デビューしていきなり打ち立てた「金字塔」 中村一義(前編)

  • 2017年6月23日

撮影/山田秀隆

 自宅の「スタジオ」で一人きり、音を鳴らし、歌い、すべての退路を断って生み出したそのデビュー作は、音楽業界、そしてリスナーにセンセーショナルな驚きをもって受け止められた。それから20年。唯一無二の世界観を常に放ち続ける中村一義さん。少年時代からの自らのルーツをたどる。(文・中津海麻子)

    ◇

ガソリンスタンドでレコードを聴いた幼少時代

――幼いころ、どんな音楽を聴いていましたか?

 うちの父は4人兄弟の末っ子で、父の兄たち、つまり僕のおじさんたちがガソリンスタンドをやっていました。おじさんたちは音楽が好きで、お客さんがLPを持ってきてかけたりと、そのスタンドが音楽のたまり場みたいになっていて。洋楽のロックなんかが流れていて、自然と耳に入ってきました。5歳か6歳のころには、大人たちに隠れてビートルズを聴き始めた。レコードに傷がつかないよう、そーっと(笑)。

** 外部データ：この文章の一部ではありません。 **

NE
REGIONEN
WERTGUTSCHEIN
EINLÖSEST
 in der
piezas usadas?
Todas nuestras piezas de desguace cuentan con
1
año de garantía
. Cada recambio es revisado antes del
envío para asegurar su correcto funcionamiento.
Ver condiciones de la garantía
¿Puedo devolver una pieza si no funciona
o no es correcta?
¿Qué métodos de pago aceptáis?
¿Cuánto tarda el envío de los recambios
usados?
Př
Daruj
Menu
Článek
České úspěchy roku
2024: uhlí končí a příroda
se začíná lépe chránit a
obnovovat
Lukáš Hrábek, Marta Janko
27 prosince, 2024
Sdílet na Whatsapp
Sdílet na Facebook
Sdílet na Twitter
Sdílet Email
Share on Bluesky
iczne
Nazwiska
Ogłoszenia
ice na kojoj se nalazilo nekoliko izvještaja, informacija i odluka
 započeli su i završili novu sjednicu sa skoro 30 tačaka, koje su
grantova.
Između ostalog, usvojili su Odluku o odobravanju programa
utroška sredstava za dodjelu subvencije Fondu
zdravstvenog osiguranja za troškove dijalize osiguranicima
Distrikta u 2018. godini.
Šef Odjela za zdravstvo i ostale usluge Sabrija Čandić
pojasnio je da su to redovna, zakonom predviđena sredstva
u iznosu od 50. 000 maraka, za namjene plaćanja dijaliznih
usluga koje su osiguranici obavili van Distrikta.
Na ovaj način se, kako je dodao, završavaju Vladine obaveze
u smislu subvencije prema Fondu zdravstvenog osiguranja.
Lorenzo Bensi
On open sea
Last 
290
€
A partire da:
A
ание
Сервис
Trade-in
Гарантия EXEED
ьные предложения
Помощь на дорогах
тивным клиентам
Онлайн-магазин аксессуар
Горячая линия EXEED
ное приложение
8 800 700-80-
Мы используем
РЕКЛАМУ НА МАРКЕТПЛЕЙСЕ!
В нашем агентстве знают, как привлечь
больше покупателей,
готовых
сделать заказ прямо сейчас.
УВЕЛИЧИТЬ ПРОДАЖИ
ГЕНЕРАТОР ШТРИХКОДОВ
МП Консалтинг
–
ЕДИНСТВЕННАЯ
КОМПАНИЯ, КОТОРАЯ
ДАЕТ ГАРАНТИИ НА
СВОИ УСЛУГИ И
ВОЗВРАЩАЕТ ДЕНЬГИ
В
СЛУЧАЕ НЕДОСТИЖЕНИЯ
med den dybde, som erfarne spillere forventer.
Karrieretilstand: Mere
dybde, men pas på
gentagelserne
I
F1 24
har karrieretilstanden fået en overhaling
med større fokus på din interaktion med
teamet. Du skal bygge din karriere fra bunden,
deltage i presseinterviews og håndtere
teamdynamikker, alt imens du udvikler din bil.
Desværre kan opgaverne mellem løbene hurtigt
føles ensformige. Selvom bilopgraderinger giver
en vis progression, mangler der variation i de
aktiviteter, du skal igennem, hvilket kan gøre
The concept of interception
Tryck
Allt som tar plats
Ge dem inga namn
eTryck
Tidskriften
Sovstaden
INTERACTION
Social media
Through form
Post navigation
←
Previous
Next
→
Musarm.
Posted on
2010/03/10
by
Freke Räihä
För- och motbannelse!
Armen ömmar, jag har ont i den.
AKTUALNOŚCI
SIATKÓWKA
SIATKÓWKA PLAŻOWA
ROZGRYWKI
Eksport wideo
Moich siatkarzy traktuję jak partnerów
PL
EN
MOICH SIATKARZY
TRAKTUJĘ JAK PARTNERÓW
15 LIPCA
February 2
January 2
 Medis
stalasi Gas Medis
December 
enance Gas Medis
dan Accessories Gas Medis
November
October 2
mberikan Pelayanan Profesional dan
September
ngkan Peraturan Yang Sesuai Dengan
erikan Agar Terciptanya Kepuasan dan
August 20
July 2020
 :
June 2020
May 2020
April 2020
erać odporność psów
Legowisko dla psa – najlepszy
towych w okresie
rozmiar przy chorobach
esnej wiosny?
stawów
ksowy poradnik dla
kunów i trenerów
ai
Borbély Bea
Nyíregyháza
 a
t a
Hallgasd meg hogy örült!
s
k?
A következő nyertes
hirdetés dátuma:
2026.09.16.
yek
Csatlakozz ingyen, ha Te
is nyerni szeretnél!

 また、近所に住んでいた祖父がクラシック音楽好きで、特にベートーベンをこよなく愛していました。覚えて口ずさんだりすると「お前もベートーベンが好きか」と、すごくかわいがってくれたのがうれしかった。

 日本の歌謡曲も聞きました。僕はジュリー(沢田研二さん)になりたかったんです。だって、あんなにパラシュートが似合う人っていない!(笑)。のちにあれがグラムロックだと気付くんですが。自分で初めて買ったのは、斉藤由貴さんのCD。ルックスだけでなく歌も好きでした。松本隆さんが詞を書いたり、武部聡志さんがアレンジを手がけたり、今考えれば「ああ、だからか」と思いますね。

――自分で音楽を始めたのは?

 音楽も好きだったんですが、自分の中の世界観みたいなものを何かに投影したいという気持ちがあって、その手段として小学校のころから絵を描いていました。最初はマンガ、そのあとは油絵。高学年になると親が別れる別れないで環境がどんどんすさんでいき、だからなおさら「表現したい」という思いが強くなったのかもしれません。そのころ、ブルーハーツをよく聴いていました。親が不仲なことで家にも学校にも居場所がなくて、投げやりになっていたとき、ブルーハーツの音楽に救われた。結局、卒業を前に両親は離婚。僕は祖父母に引き取られました。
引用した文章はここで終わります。